● Your goal
Return only what runs from the line containing "Lanier had a" through the last line of the entries below, exactly, omitting pictures.

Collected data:
▼▼▼

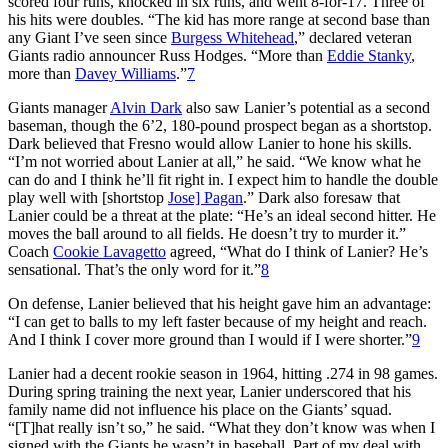
scored four runs, knocked in six runs, and went 8-for-17. Three of
his hits were doubles. “The kid has more range at second base than
any Giant I’ve seen since
Burgess Whitehead
,” declared veteran
Giants radio announcer Russ Hodges. “More than
Eddie Stanky
,
more than
Davey Williams
.”
7
Giants manager
Alvin Dark
also saw Lanier’s potential as a second
baseman, though the 6’2, 180-pound prospect began as a shortstop.
Dark believed that Fresno would allow Lanier to hone his skills.
“I’m not worried about Lanier at all,” he said. “We know what he
can do and I think he’ll fit right in. I expect him to handle the double
play well with [shortstop
Jose] Pagan
.” Dark also foresaw that
Lanier could be a threat at the plate: “He’s an ideal second hitter. He
moves the ball around to all fields. He doesn’t try to murder it.”
Coach
Cookie Lavagetto
agreed, “What do I think of Lanier? He’s
sensational. That’s the only word for it.”
8
On defense, Lanier believed that his height gave him an advantage:
“I can get to balls to my left faster because of my height and reach.
And I think I cover more ground than I would if I were shorter.”
9
Lanier had a decent rookie season in 1964, hitting .274 in 98 games.
During spring training the next year, Lanier underscored that his
family name did not influence his place on the Giants’ squad.
“[T]hat really isn’t so,” he said. “What they don’t know was when I
signed with the Giants he wasn’t in baseball. Part of my deal with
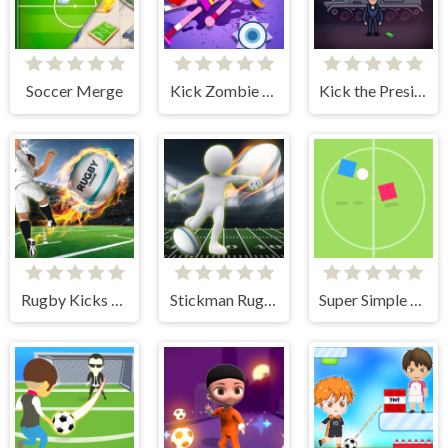
Soccer Merge
Kick Zombie Voodoo
Kick the President
Rugby Kicks Game
Stickman Rugby Run And Kick
Super Simple Soccer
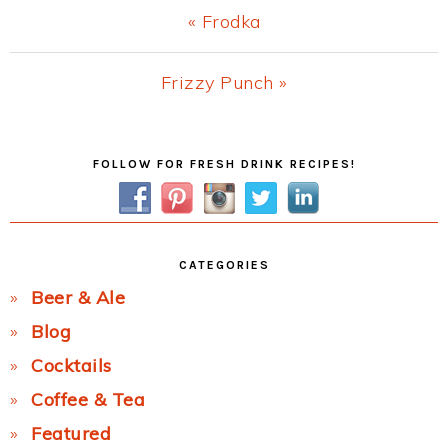
Previous
« Frodka
Post:
Next
Frizzy Punch »
Post:
Primary
FOLLOW FOR FRESH DRINK RECIPES!
Sidebar
CATEGORIES
Beer & Ale
Blog
Cocktails
Coffee & Tea
Featured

▲▲▲

● Output for this exercise
Lanier had a decent rookie season in 1964, hitting .274 in 98 games.
During spring training the next year, Lanier underscored that his
family name did not influence his place on the Giants’ squad.
“[T]hat really isn’t so,” he said. “What they don’t know was when I
signed with the Giants he wasn’t in baseball. Part of my deal with
Soccer Merge
Kick Zombie Voodoo
Kick the President
Rugby Kicks Game
Stickman Rugby Run And Kick
Super Simple Soccer
Previous
« Frodka
Post:
Next
Frizzy Punch »
Post:
Primary
FOLLOW FOR FRESH DRINK RECIPES!
Sidebar
CATEGORIES
Beer & Ale
Blog
Cocktails
Coffee & Tea
Featured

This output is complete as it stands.